++++ Provided data
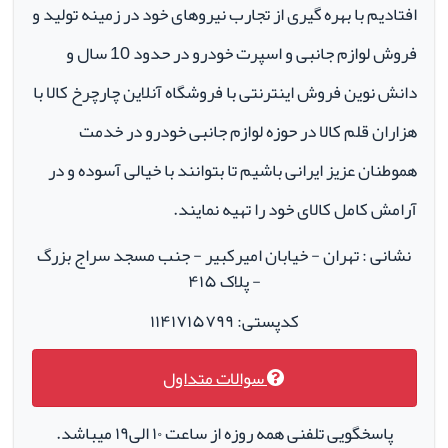
افتادیم با بهره گیری از تجارب نیروهای خود در زمینه تولید و
فروش لوازم جانبی و اسپرت خودرو در حدود 10 سال و
دانش نوین فروش اینترنتی با فروشگاه آنلاین چارچرخ کالا با
هزاران قلم کالا در حوزه لوازم جانبی خودرو در خدمت
هموطنان عزیز ایرانی باشیم تا بتوانند با خیالی آسوده و در
آرامش کامل کالای خود را تهیه نمایند.
نشانی : تهران - خیابان امیرکبیر - جنب مسجد سراج بزرگ
- پلاک ۴۱۵
کدپستی: ۱۱۴۱۷۱۵۷۹۹
سوالات متداول
پاسخگویی تلفنی همه روزه از ساعت ۱۰ الی۱۹ میباشد.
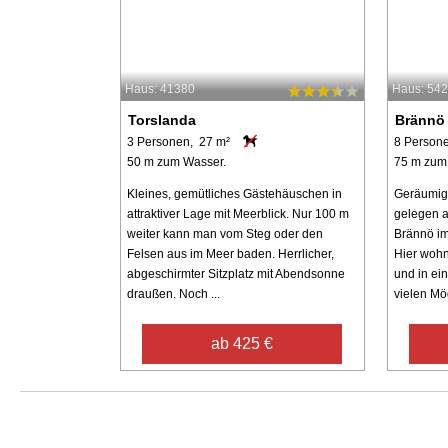
Haus: 41380
Haus: 54
Torslanda
Brännö
3 Personen, 27 m²
8 Person
50 m zum Wasser.
75 m zum
Kleines, gemütliches Gästehäuschen in
Geräumige
attraktiver Lage mit Meerblick. Nur 100 m
gelegen a
weiter kann man vom Steg oder den
Brännö im
Felsen aus im Meer baden. Herrlicher,
Hier wohn
abgeschirmter Sitzplatz mit Abendsonne
und in ein
draußen. Noch ...
vielen Mög
ab 425 €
++++++++
About this exercise: From the entries above, show each line that includes the string "فروش".

Answer area:
فروش لوازم جانبی و اسپرت خودرو در حدود 10 سال و
دانش نوین فروش اینترنتی با فروشگاه آنلاین چارچرخ کالا با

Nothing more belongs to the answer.